*** SUPPLIED MATERIAL

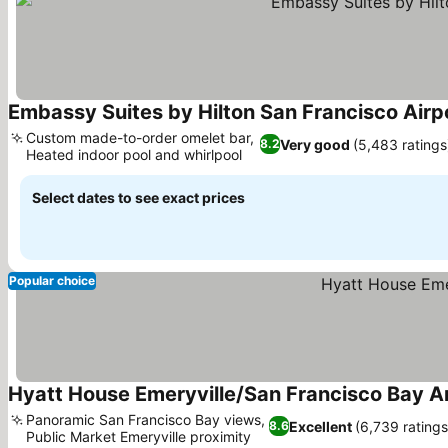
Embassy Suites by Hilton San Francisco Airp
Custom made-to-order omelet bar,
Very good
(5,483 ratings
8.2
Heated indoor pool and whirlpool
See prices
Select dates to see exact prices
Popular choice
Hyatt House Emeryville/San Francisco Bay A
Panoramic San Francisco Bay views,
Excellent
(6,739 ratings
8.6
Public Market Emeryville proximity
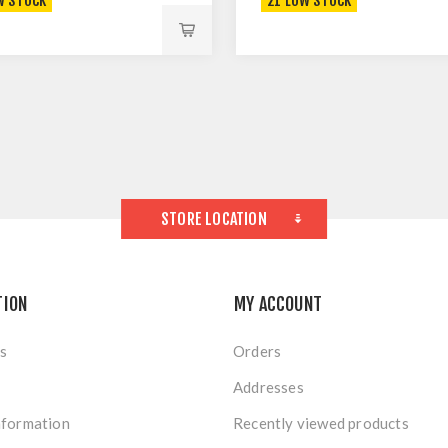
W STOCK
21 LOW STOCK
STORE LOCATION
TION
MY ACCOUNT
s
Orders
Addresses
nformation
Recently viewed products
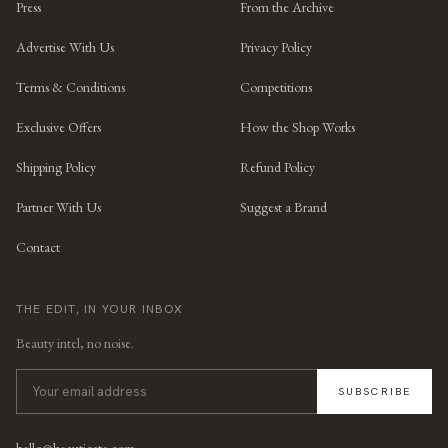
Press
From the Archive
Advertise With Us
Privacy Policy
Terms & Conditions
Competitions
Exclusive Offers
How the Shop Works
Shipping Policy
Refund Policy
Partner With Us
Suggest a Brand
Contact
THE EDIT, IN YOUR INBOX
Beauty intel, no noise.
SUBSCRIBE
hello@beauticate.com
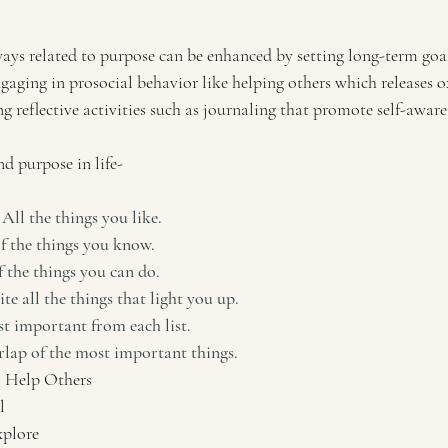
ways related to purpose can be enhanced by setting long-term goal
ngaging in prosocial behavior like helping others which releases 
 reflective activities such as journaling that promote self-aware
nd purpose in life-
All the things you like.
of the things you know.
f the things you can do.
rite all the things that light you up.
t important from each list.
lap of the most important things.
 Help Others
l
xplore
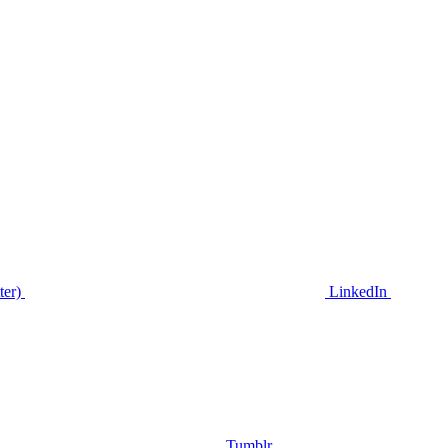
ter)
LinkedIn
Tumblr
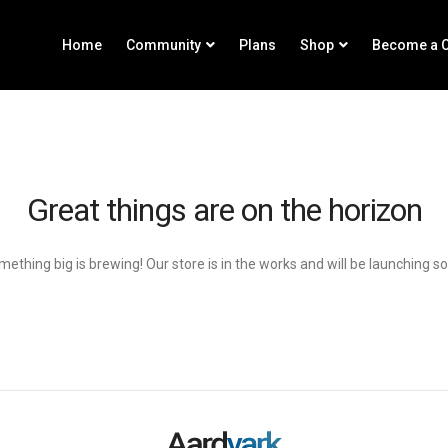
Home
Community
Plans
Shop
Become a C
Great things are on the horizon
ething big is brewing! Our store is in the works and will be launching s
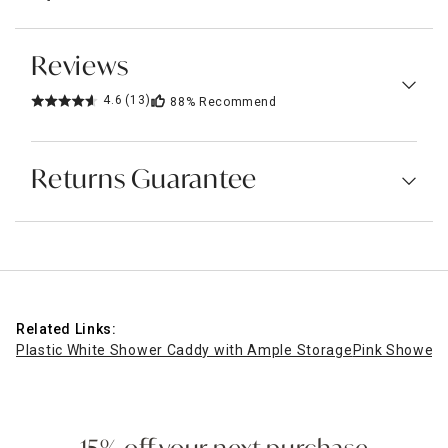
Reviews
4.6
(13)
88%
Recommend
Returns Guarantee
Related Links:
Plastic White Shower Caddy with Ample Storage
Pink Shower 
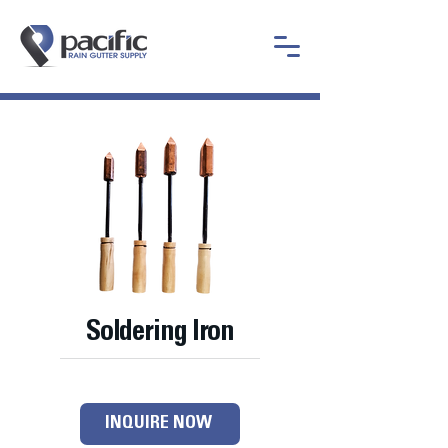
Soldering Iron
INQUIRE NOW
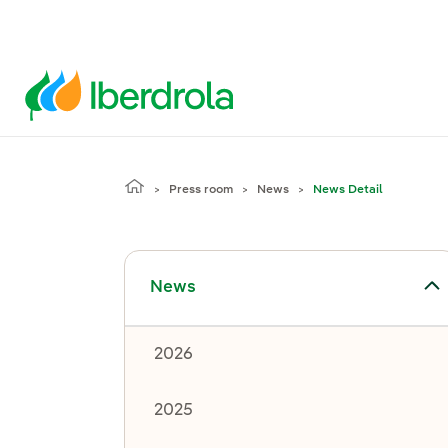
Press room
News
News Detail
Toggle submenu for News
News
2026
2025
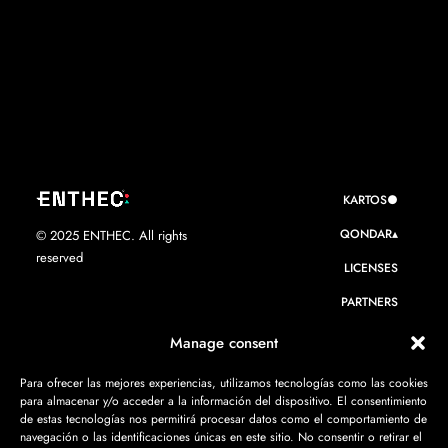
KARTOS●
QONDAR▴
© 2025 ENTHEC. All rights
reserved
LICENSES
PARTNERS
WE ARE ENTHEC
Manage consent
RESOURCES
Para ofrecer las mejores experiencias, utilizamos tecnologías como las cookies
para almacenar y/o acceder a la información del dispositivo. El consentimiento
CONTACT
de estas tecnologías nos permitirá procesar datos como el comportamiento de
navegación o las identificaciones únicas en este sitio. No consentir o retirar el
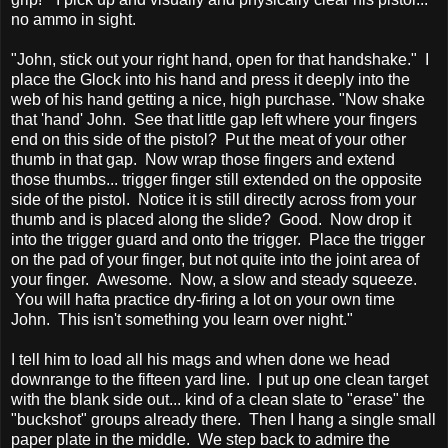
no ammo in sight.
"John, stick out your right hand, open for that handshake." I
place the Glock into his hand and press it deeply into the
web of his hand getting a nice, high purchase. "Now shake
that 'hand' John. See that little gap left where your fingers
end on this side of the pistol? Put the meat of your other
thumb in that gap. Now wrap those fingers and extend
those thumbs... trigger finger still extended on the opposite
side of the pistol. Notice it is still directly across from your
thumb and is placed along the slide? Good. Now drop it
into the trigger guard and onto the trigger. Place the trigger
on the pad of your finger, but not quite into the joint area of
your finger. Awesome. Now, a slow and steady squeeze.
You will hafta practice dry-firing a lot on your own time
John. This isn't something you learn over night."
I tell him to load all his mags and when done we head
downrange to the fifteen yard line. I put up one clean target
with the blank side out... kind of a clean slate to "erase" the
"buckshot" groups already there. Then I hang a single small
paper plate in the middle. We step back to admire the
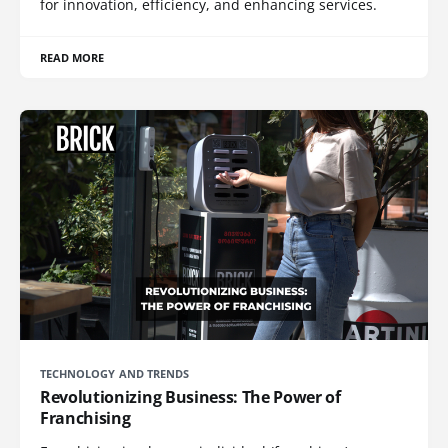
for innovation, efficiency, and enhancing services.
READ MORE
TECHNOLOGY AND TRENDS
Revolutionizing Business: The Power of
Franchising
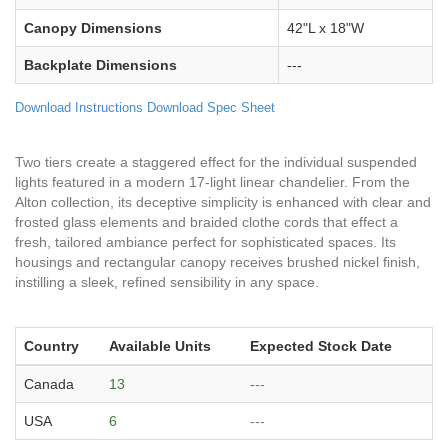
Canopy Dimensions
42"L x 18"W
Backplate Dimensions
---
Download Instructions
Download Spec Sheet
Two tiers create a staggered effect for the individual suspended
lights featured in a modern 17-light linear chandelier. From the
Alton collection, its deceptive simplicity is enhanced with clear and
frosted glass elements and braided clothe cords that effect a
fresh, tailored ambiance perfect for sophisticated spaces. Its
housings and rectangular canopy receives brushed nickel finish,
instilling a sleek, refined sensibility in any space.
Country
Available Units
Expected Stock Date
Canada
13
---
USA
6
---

******

Please repeat the listing precisely, excluding the pictures it contains.

_RESPONSE AREA_
Embassy Suites by Hilton San Francisco Airp
Custom made-to-order omelet bar,
Very good
(5,483 ratings
8.2
Heated indoor pool and whirlpool
See prices
Select dates to see exact prices
Popular choice
Hyatt House Emeryville/San Francisco Bay A
Panoramic San Francisco Bay views,
Excellent
(6,739 ratings
8.6
Public Market Emeryville proximity
W STOCK
21 LOW STOCK
STORE LOCATION
TION
MY ACCOUNT
s
Orders
Addresses
nformation
Recently viewed products
Press
From the Archive
Advertise With Us
Privacy Policy
Terms & Conditions
Competitions
Exclusive Offers
How the Shop Works
Shipping Policy
Refund Policy
Partner With Us
Suggest a Brand
Contact
THE EDIT, IN YOUR INBOX
Beauty intel, no noise.
SUBSCRIBE
hello@beauticate.com
ways related to purpose can be enhanced by setting long-term goal
ngaging in prosocial behavior like helping others which releases 
 reflective activities such as journaling that promote self-aware
nd purpose in life-
All the things you like.
of the things you know.
f the things you can do.
rite all the things that light you up.
t important from each list.
lap of the most important things.
 Help Others
l
xplore
ter)
LinkedIn
Tumblr
Home
Community
Plans
Shop
Become a C
Great things are on the horizon
ething big is brewing! Our store is in the works and will be launching s
Reviews
4.6
(13)
88%
Recommend
Returns Guarantee
Related Links:
Plastic White Shower Caddy with Ample Storage
Pink Shower 
Soldering Iron
INQUIRE NOW
Press room
News
News Detail
Toggle submenu for News
News
2026
2025
KARTOS●
QONDAR▴
© 2025 ENTHEC. All rights
reserved
LICENSES
PARTNERS
WE ARE ENTHEC
Manage consent
RESOURCES
Para ofrecer las mejores experiencias, utilizamos tecnologías como las cookies
para almacenar y/o acceder a la información del dispositivo. El consentimiento
CONTACT
de estas tecnologías nos permitirá procesar datos como el comportamiento de
navegación o las identificaciones únicas en este sitio. No consentir o retirar el
no ammo in sight.
"John, stick out your right hand, open for that handshake." I
place the Glock into his hand and press it deeply into the
web of his hand getting a nice, high purchase. "Now shake
that 'hand' John. See that little gap left where your fingers
end on this side of the pistol? Put the meat of your other
thumb in that gap. Now wrap those fingers and extend
those thumbs... trigger finger still extended on the opposite
side of the pistol. Notice it is still directly across from your
thumb and is placed along the slide? Good. Now drop it
into the trigger guard and onto the trigger. Place the trigger
on the pad of your finger, but not quite into the joint area of
your finger. Awesome. Now, a slow and steady squeeze.
You will hafta practice dry-firing a lot on your own time
John. This isn't something you learn over night."
I tell him to load all his mags and when done we head
downrange to the fifteen yard line. I put up one clean target
with the blank side out... kind of a clean slate to "erase" the
"buckshot" groups already there. Then I hang a single small
paper plate in the middle. We step back to admire the
for innovation, efficiency, and enhancing services.
READ MORE
TECHNOLOGY AND TRENDS
Revolutionizing Business: The Power of
Franchising
Canopy Dimensions
42"L x 18"W
Backplate Dimensions
---
Download Instructions
Download Spec Sheet
Two tiers create a staggered effect for the individual suspended
lights featured in a modern 17-light linear chandelier. From the
Alton collection, its deceptive simplicity is enhanced with clear and
frosted glass elements and braided clothe cords that effect a
fresh, tailored ambiance perfect for sophisticated spaces. Its
housings and rectangular canopy receives brushed nickel finish,
instilling a sleek, refined sensibility in any space.
Country
Available Units
Expected Stock Date
Canada
13
---
USA
6
---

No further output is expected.